# [What is expected]
Transcribe each record exactly; skip any picture.

Data excerpts
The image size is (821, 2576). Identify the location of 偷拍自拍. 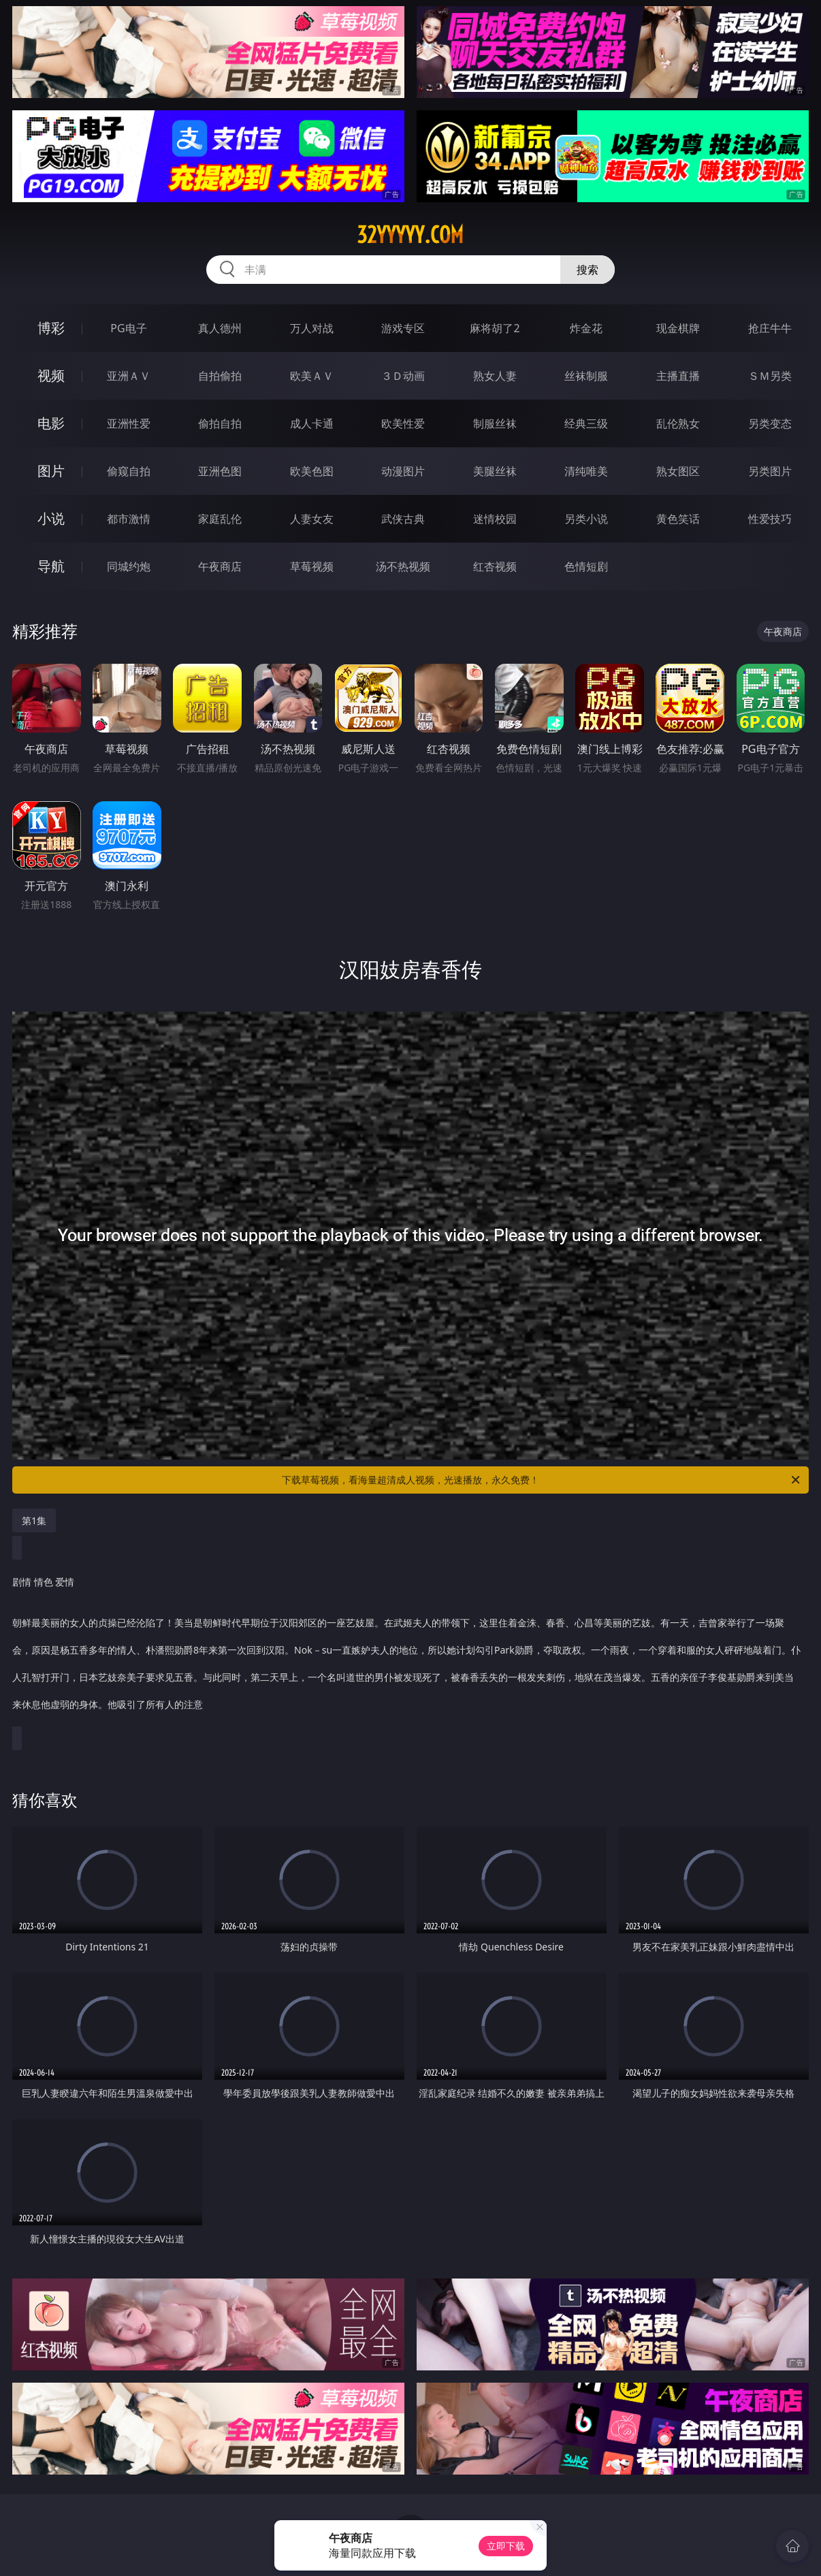
(220, 423).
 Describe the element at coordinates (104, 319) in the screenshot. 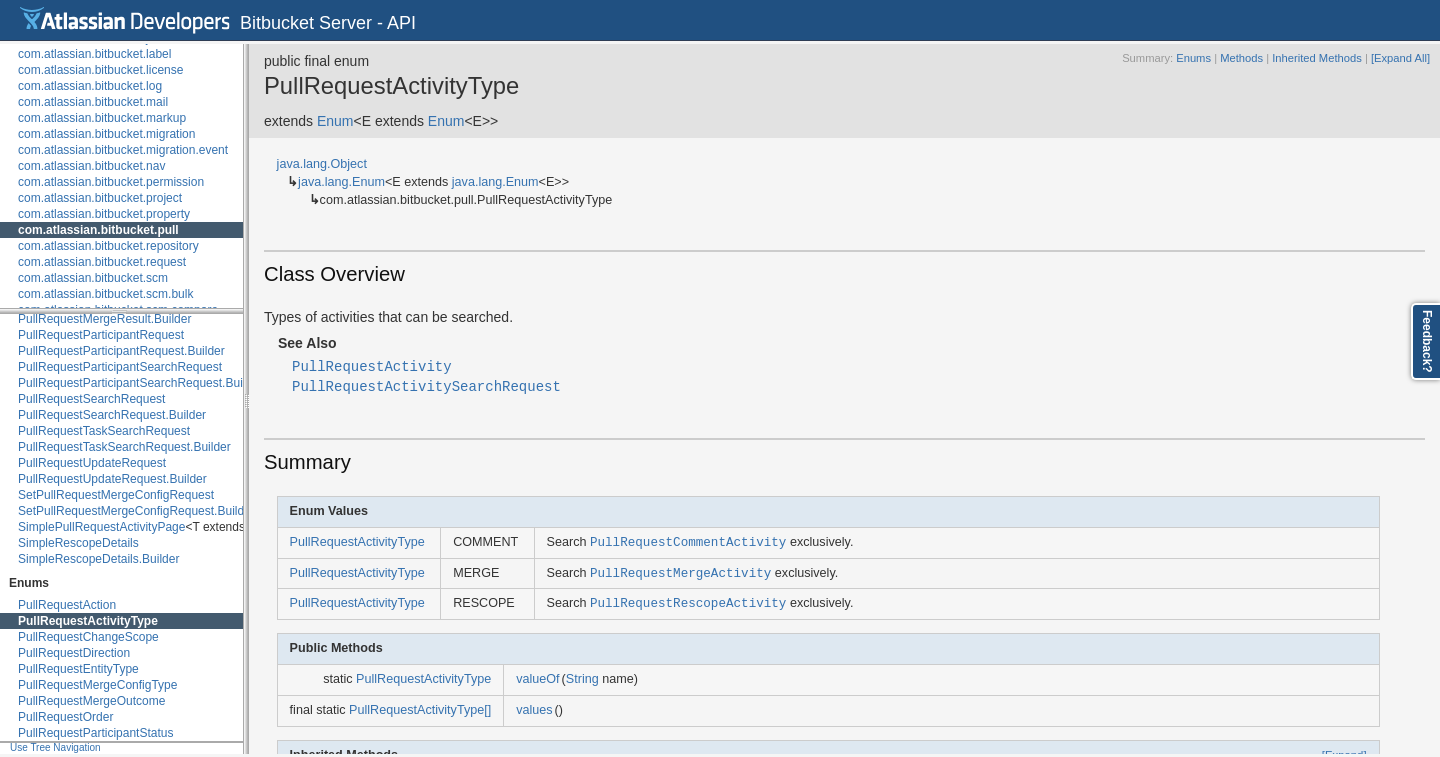

I see `PullRequestMergeResult.Builder` at that location.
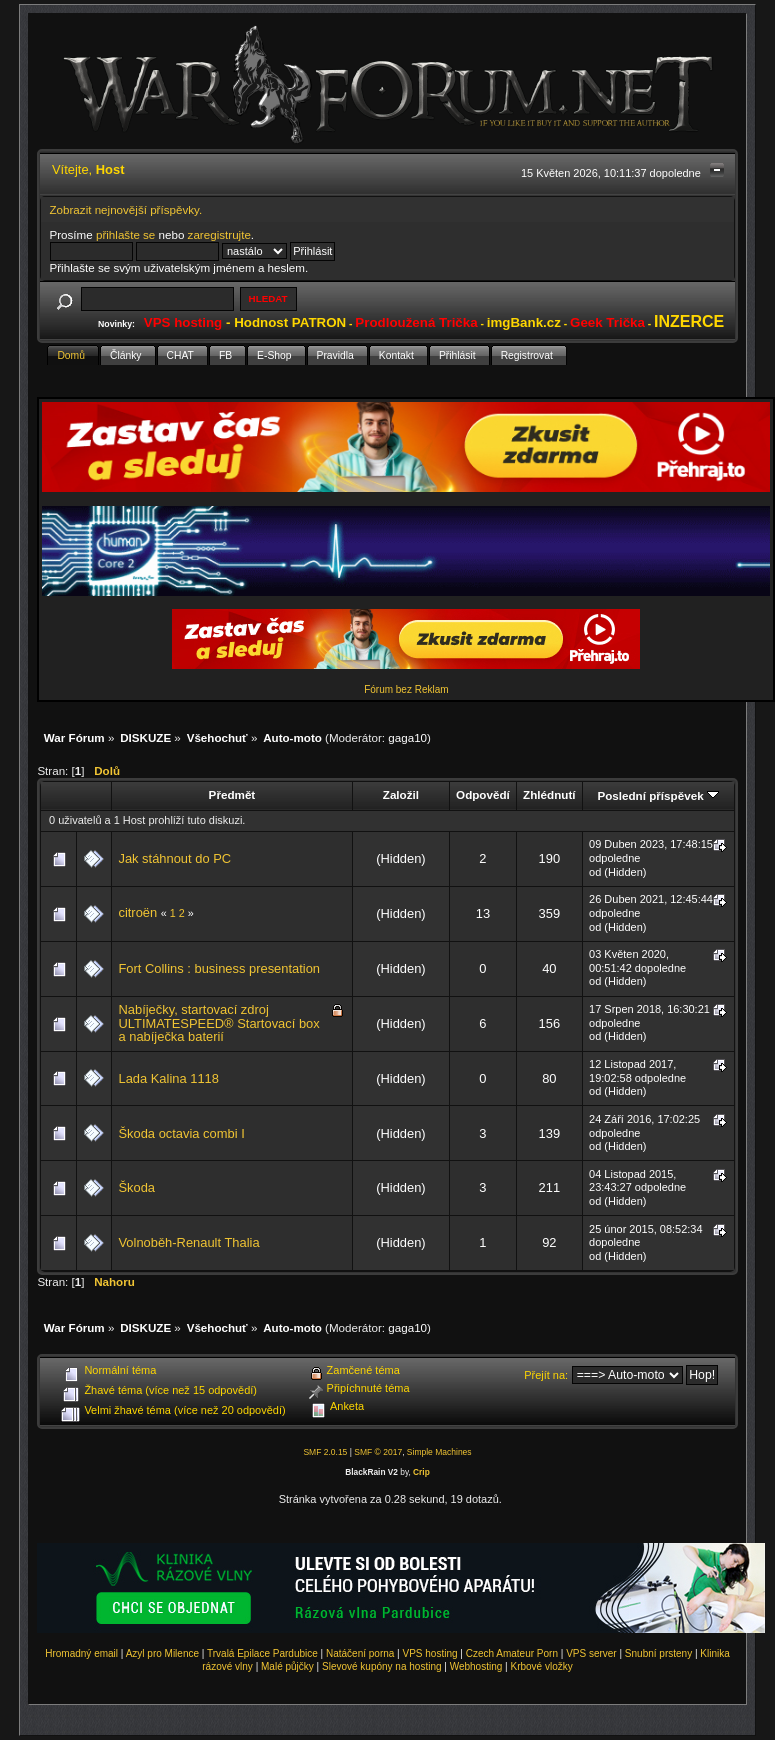 This screenshot has height=1740, width=775. I want to click on Nabíječky, startovací zdroj ULTIMATESPEED® Startovací box a nabíječka baterií, so click(218, 1023).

# [The answer]
The image size is (821, 2576). Identify the location of 偷拍自拍. 
(220, 423).
 Describe the element at coordinates (104, 319) in the screenshot. 

I see `PullRequestMergeResult.Builder` at that location.
 This screenshot has height=1740, width=775. I want to click on Nabíječky, startovací zdroj ULTIMATESPEED® Startovací box a nabíječka baterií, so click(218, 1023).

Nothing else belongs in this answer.